A View of the Southern Sky as the Sun Set Over Kane Springs Valley in Nevada
And just before we reached the truck I was impressed by the scene before me. My truck was parked on the side of an open road that I was travelling for my first time. I was in the middle of nowhere, so to speak, and I felt gratitude for the freedom to explore a beautiful world in a nice truck with a good friend. The southern sky was painted beautifully by the setting sun, the road was open ahead of us, and mountains and valleys were yet to be discovered. Scenes like this make me wish every weekend could be an extended weekend dedicated to exploring new places on our amazing planet.

The View Ahead After Stopping and Discovering a Mojave Rattlesnake in Kane Springs Valley in Nevada

Friday, September 5, 2014

A Short Stroll in the Park

I was loading the last few dirty dishes into the washer this evening when I glanced out the kitchen window to check the position of the sun. I could see that daylight was short, but I figured I might be able to fit in a few minutes of checking for migrating warblers at Highland Glen Park.

The park is just five minutes from my home and right behind the local high school. It just so happened that there was a home football game getting ready to start so the road to the park was quite congested. The slow-moving swarm of cars near the school caused me to lose more light than I hoped. Fortunately, the first movement I saw in the trees when I arrived at the park turned out to be an unexpected species--White-breasted Nuthatch. That's a great bird for that park and it took less than ten seconds to spot.

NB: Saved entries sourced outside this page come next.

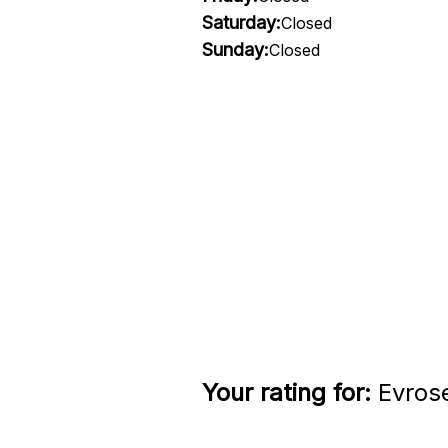
Saturday:
Closed
Sunday:
Closed
Your rating for:
Evrose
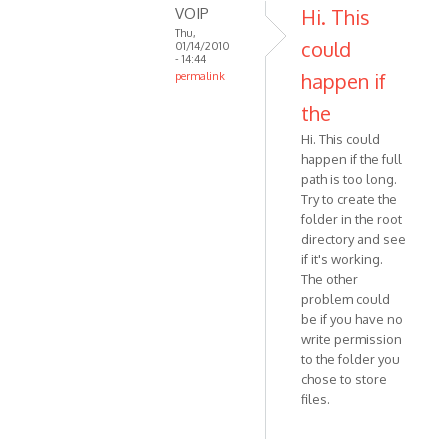
VOIP
Hi. This
Thu,
could
01/14/2010
- 14:44
happen if
permalink
In
the
reply
Hi. This could
to
happen if the full
Hi
path is too long.
I
Try to create the
downloaded
folder in the root
the
directory and see
skype
if it's working.
by
The other
Anonymous
problem could
(not
be if you have no
verified)
write permission
to the folder you
chose to store
files.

I watched tonight's nuthatch forage along the trunk and major branches of the trees near the parking lot. I heard another one calling and realized there were at least two making a pit stop in the park as they were heading to their final destinations. The image I captured tonight (right) caught the bird moving up the tree. The more typical view of a White-breasted Nuthatch can be seen in the image below. I captured this image during a previous encounter with the species.

As I was watching the nuthatches and hearing other birds call from their various positions around the parking lot a Western Scrub-Jay flew into my view.  I immediately noticed that the Jay was missing all of its tail feathers.

I and other people who spend time birding occasionally run across birds missing their tail feathers. Sometimes the lack of tail feathers is a result of molting. Sometimes it is a result of predation, losing the tail feathers as a result of being attacked by a predator. It could be some sort of disease or other cause as well. I've never really noticed much of a struggle to fly for any of the tail-less birds I've encountered. The image to the right shows the typical tail for a Western Scrub-Jay. I captured this image when a Jay perched above one of my backyard feeders.

I strolled up to the pond just as the sun dropped below the horizon tonight. Along the way I heard the celebration that erupted from the home team crowd as a touch down was scored. I saw small groups of teenagers flirting with one another. It was obvious they were on their way to the football game with their school shirts and painted faces, but they had become distracted by their fascination with one another. Flirting was prioritized over football. And who can blame them? Families and individuals were fishing and walking around the park. I stopped my stroll, looked toward the sunset, and realized it was a beautiful backdrop to happy people enjoying the local park.